New discovery could hold key to HIV cure

Since researchers first identified AIDS in the early 1980s, 35 million people around the world have died of the disease, according to the World Health Organization. More than three decades later, nearly 37 million people are infected with the HIV virus.

There is no cure for AIDS, but in two recent independent studies a team of researchers from Italy and Switzerland and another from the University of Massachusetts Medical School have discovered cellular mechanisms that may lead to treatments that can prevent the HIV-1 virus from reproducing. HIV-1 is the most predominate form of the virus and accounts for 95 percent of all HIV infections worldwide.

The discovery involves three different types of proteins. Two of them, SERINC5 and SERINC3 are the good guys. They block the ability of the HIV-1 virus to infect new cells. The third protein, Nef, is the bad guy. It disables the action of the two SERINC proteins and facilitates the development of AIDS.
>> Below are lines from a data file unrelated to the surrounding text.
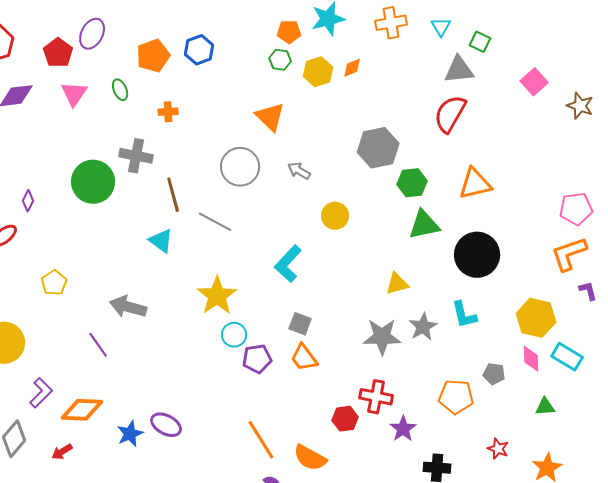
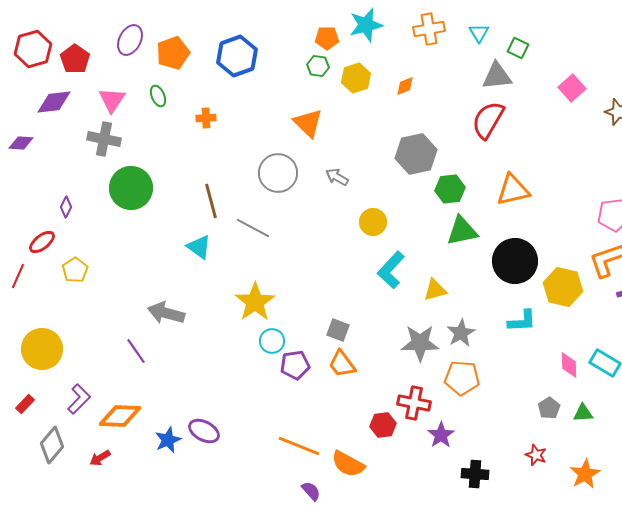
blue hexagon: (199, 50) -> (237, 56), size x1.4
red pentagon: (58, 53) -> (75, 59), moved
orange pentagon: (153, 56) -> (173, 53), moved
orange diamond: (352, 68) -> (405, 86), moved
gray cross: (136, 156) -> (104, 139), moved
cyan L-shape: (288, 264) -> (391, 270), moved
yellow pentagon: (54, 283) -> (75, 270), moved
cyan L-shape: (464, 315) -> (522, 321), moved, turned -80
yellow hexagon: (536, 318) -> (563, 287), moved
gray pentagon: (494, 374) -> (549, 408), moved, turned 30
orange pentagon: (456, 397) -> (462, 378), moved
orange line: (261, 440) -> (299, 446), turned -36

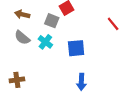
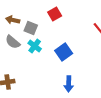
gray square: (52, 21) -> (31, 28), moved
blue square: (76, 48) -> (64, 52), turned -30

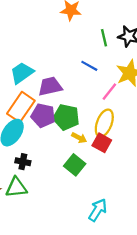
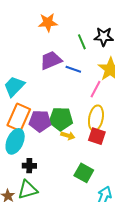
purple trapezoid: (50, 86) -> (51, 60), moved
yellow arrow: (79, 138) -> (68, 136), moved
green square: (75, 165) -> (84, 173), moved

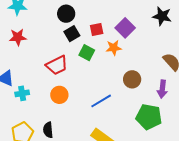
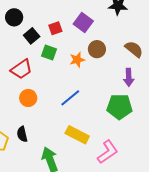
black circle: (66, 14) -> (14, 17), moved
orange star: (114, 48) -> (77, 60), moved
brown circle: (132, 79) -> (97, 49), moved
Scientists have known for 20 years that Nef is responsible for making HIV-1 such a deadly virus, but until now they didn’t know how it worked.

The HIV-1 virus consists of only nine genes. It cannot reproduce those genes by itself—it needs the assistance of a host cell. Once the virus invades a cell, it takes over certain processes that enable it to replicate. Infected cells then produce new, mature forms of the virus and propel them out of the cell, where they search for new host cells to invade and use for further replication. It is this cycle of infection the researchers believe they can circumvent now that they understand the process.

“Disrupting this mechanism could be a very powerful strategy for treating HIV and similar viruses that express the Nef protein,” Heinrich Gottlinger, University of Massachusetts Medical School researcher, said in a statement.

In the current studies, researchers discovered the activity of the SERINC proteins is so robust it can reduce the ability of the HIV-1 virus to infect other cells by more than 100 fold. When Nef is not present, the two SERINC proteins latch onto the surface of the viral cell, referred to then as a virion, as it leaves its host cell. The SERINC proteins do not prevent the virion from attaching itself to a new potential host cell, but they do prevent it from releasing its genes into the cell, blocking it from replicating. But when Nef is present, it blocks the SERINC proteins from reaching the surface of the cell and renders them ineffective.

The researchers hope their discovery may have even broader applications.

“These findings demonstrate that the SERINC proteins probably inhibit the infectivity of all retroviruses, even those most distantly related to HIV-1,” said Jeremy Luban from the University of Massachusetts Medical School. “The anti-retroviral effect of SERINC therefore seems to extend across all retroviruses and may turn out to be universal.”